**WHAT IS EXPECTED:** An exact copy of every entry is needed here; the images stay out.

**Data items:**

::::::

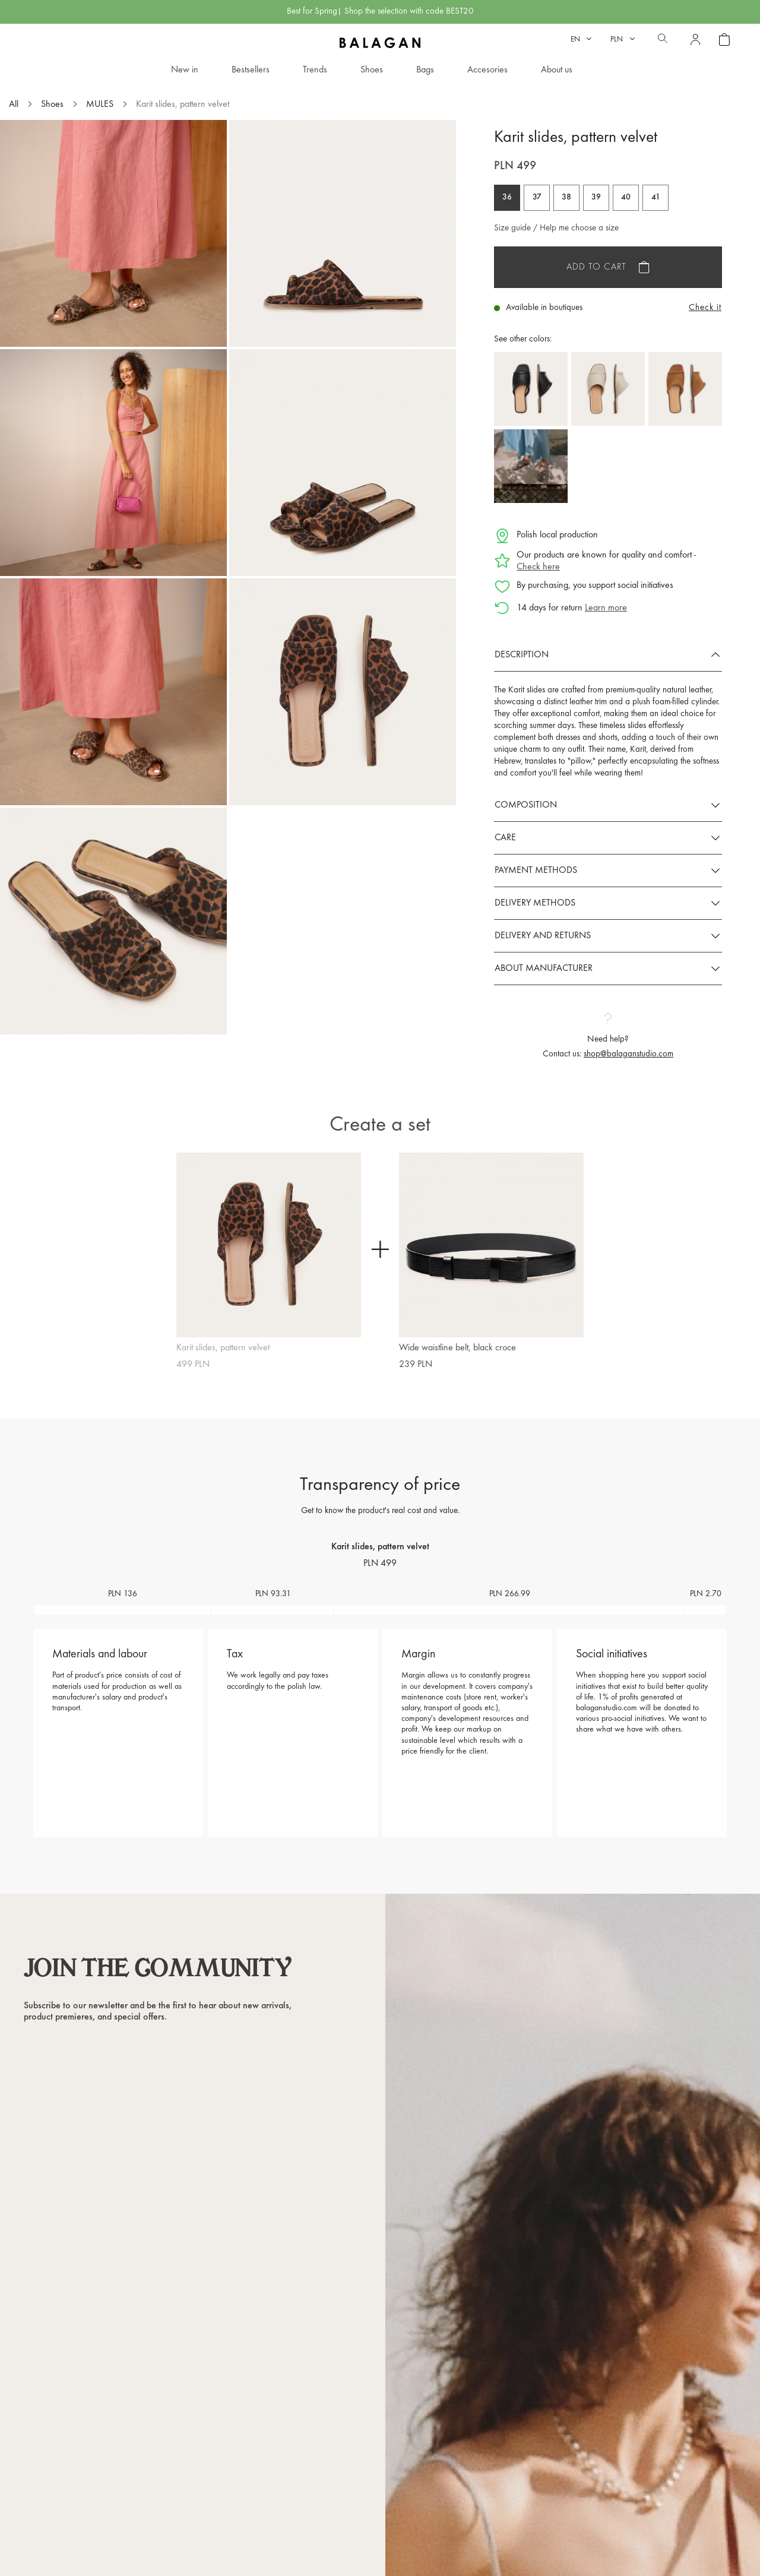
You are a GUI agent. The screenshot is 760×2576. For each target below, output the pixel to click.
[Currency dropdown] (622, 39)
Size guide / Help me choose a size (556, 228)
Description (522, 655)
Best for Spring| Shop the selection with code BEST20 (380, 11)
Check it (705, 307)
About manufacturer (544, 968)
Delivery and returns (543, 936)
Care (505, 838)
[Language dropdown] (581, 39)
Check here (538, 567)
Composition (526, 805)
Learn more (606, 608)
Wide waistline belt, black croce (457, 1348)
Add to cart (596, 267)
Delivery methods (535, 903)
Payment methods (536, 870)
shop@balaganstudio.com (628, 1054)
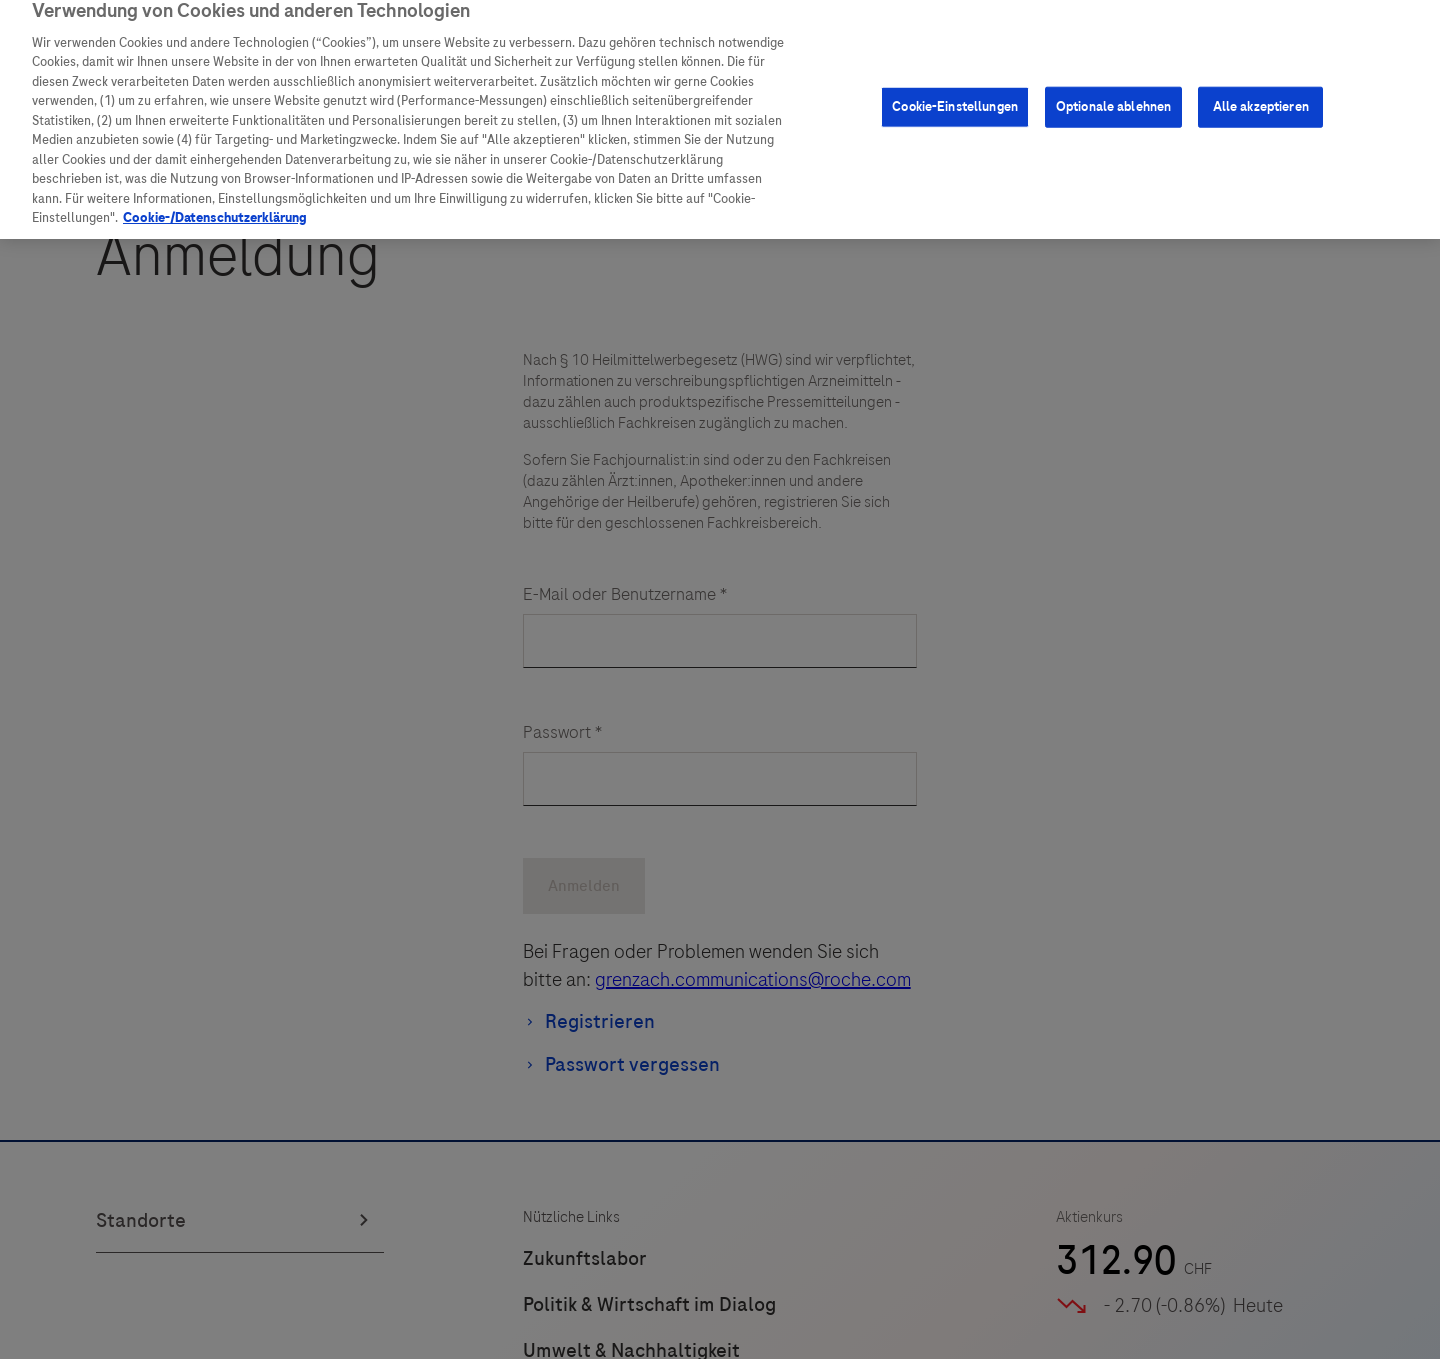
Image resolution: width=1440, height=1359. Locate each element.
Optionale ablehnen (1113, 97)
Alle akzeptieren (1261, 97)
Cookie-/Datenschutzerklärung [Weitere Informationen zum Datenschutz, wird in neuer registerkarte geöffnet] (215, 208)
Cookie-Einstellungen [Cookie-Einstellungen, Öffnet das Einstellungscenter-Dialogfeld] (955, 97)
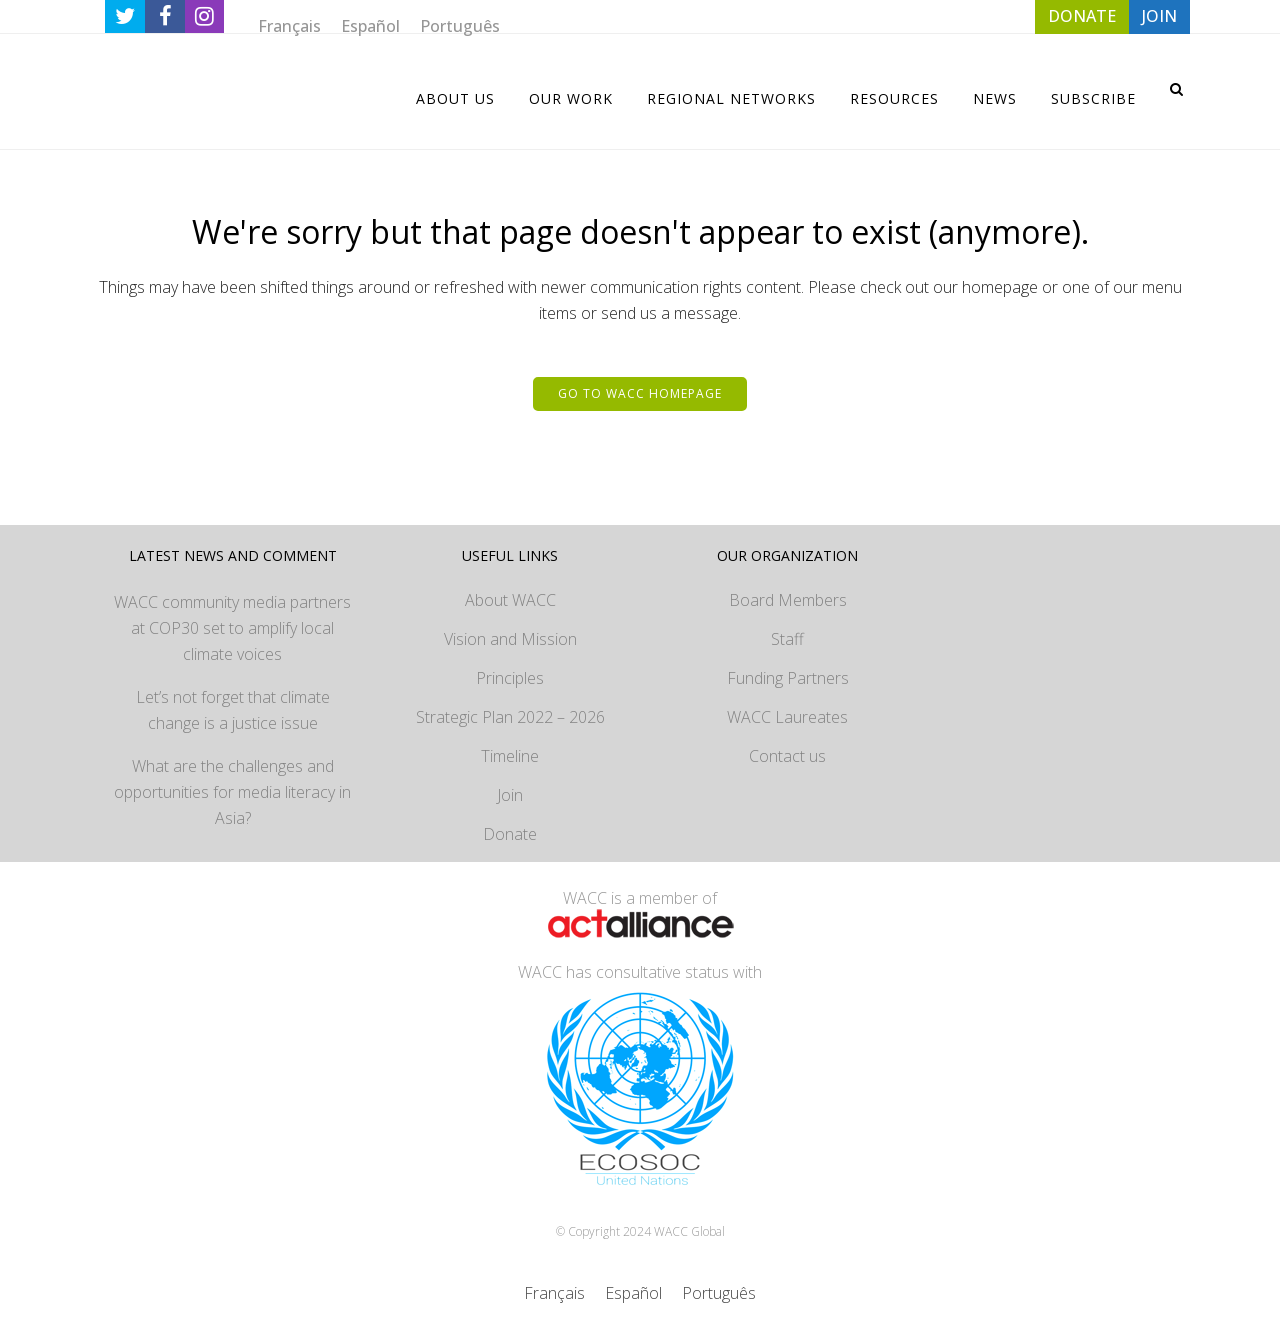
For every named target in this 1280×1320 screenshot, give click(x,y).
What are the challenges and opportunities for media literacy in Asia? (232, 792)
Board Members (788, 600)
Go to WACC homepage (640, 393)
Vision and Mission (510, 639)
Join (510, 795)
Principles (510, 678)
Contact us (787, 756)
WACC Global (689, 1231)
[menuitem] (289, 25)
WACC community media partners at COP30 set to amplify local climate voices (232, 628)
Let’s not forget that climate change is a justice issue (233, 710)
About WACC (510, 600)
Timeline (510, 756)
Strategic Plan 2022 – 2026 (510, 717)
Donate (510, 834)
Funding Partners (788, 678)
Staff (787, 639)
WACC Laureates (787, 717)
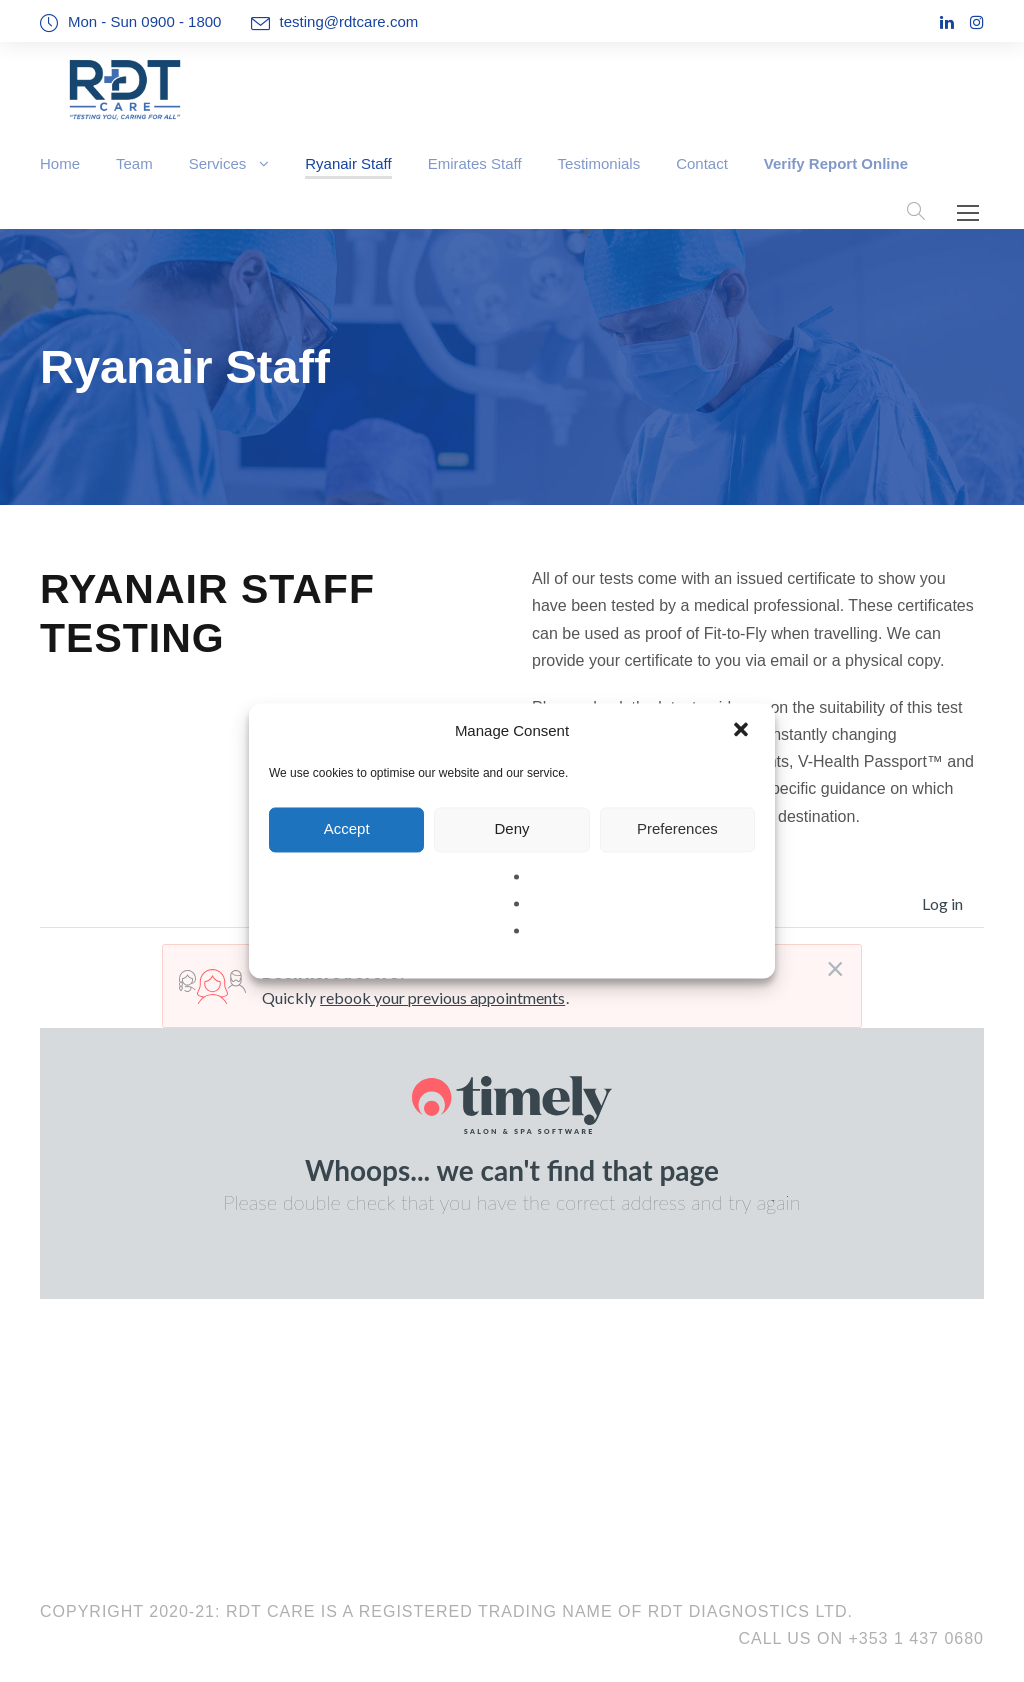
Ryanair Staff (348, 163)
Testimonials (599, 163)
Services (218, 163)
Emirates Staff (475, 163)
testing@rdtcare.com (349, 21)
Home (60, 163)
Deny (511, 828)
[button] (743, 731)
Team (134, 163)
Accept (347, 828)
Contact (702, 163)
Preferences (677, 828)
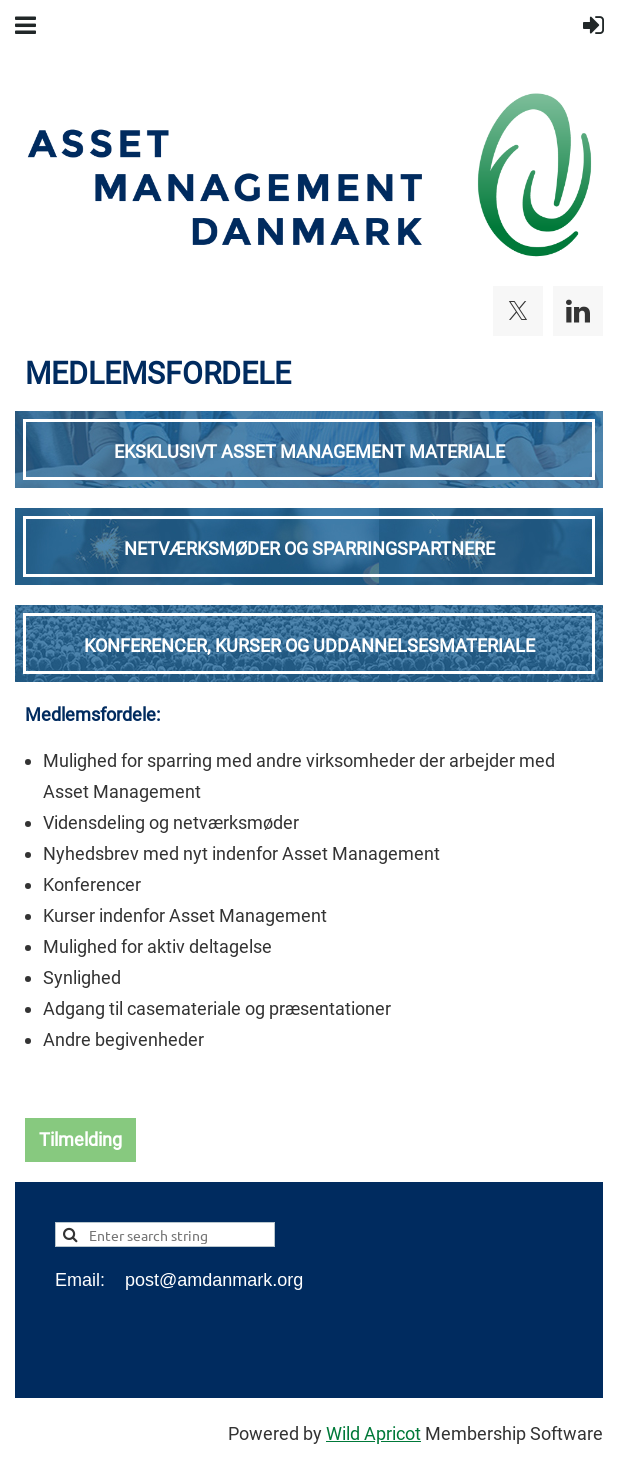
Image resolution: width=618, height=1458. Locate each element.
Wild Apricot (373, 1433)
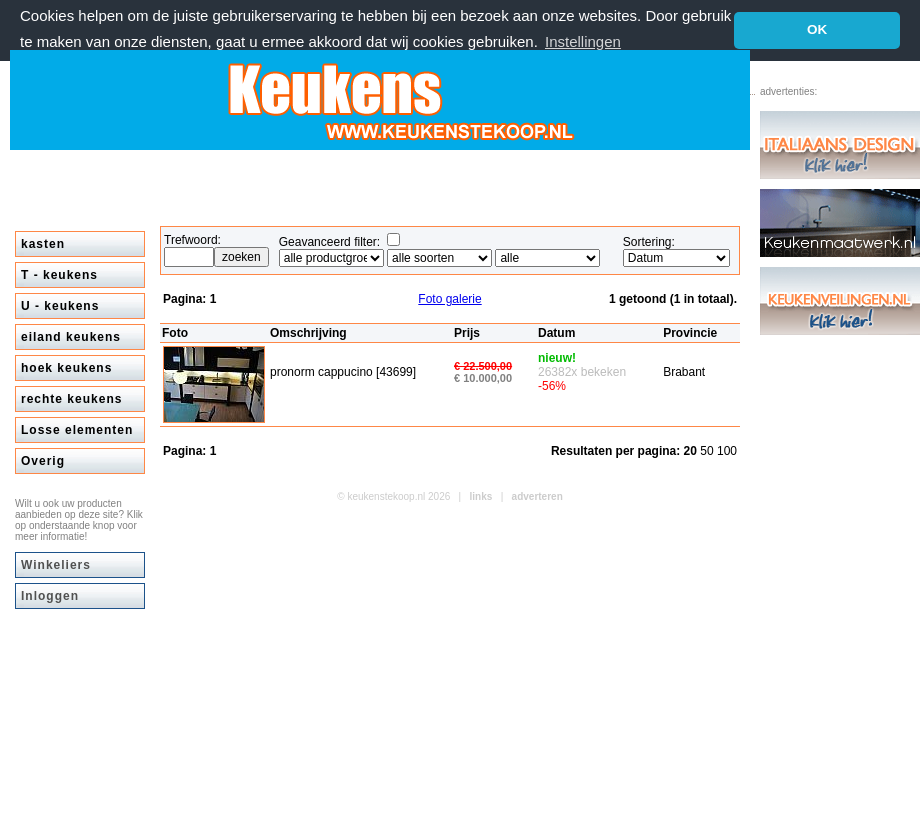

::::::

**RESPONSE BOX:**
You are a GUI agent. The screenshot is 760×2576. For each target below, output the pixel to click.
[Currency dropdown] (622, 39)
Size guide / Help me choose a size (556, 228)
Description (522, 655)
Best for Spring| Shop the selection with code BEST20 (380, 11)
Check it (705, 307)
About manufacturer (544, 968)
Delivery and returns (543, 936)
Care (505, 838)
[Language dropdown] (581, 39)
Check here (538, 567)
Composition (526, 805)
Learn more (606, 608)
Wide waistline belt, black croce (457, 1348)
Add to cart (596, 267)
Delivery methods (535, 903)
Payment methods (536, 870)
shop@balaganstudio.com (628, 1054)
Image resolution: width=1440, height=1359. Locate each element.
Optionale ablehnen (1113, 97)
Alle akzeptieren (1261, 97)
Cookie-/Datenschutzerklärung [Weitere Informationen zum Datenschutz, wird in neuer registerkarte geöffnet] (215, 208)
Cookie-Einstellungen [Cookie-Einstellungen, Öffnet das Einstellungscenter-Dialogfeld] (955, 97)
For every named target in this 1280×1320 screenshot, give click(x,y).
What are the challenges and opportunities for media literacy in Asia? (232, 792)
Board Members (788, 600)
Go to WACC homepage (640, 393)
Vision and Mission (510, 639)
Join (510, 795)
Principles (510, 678)
Contact us (787, 756)
WACC Global (689, 1231)
[menuitem] (289, 25)
WACC community media partners at COP30 set to amplify local climate voices (232, 628)
Let’s not forget that climate change is a justice issue (233, 710)
About WACC (510, 600)
Timeline (510, 756)
Strategic Plan 2022 – 2026 (510, 717)
Donate (510, 834)
Funding Partners (788, 678)
Staff (787, 639)
WACC Laureates (787, 717)
Ryanair Staff (348, 163)
Testimonials (599, 163)
Services (218, 163)
Emirates Staff (475, 163)
testing@rdtcare.com (349, 21)
Home (60, 163)
Deny (511, 828)
[button] (743, 731)
Team (134, 163)
Accept (347, 828)
Contact (702, 163)
Preferences (677, 828)
Image resolution: width=618, height=1458. Locate each element.
Wild Apricot (373, 1433)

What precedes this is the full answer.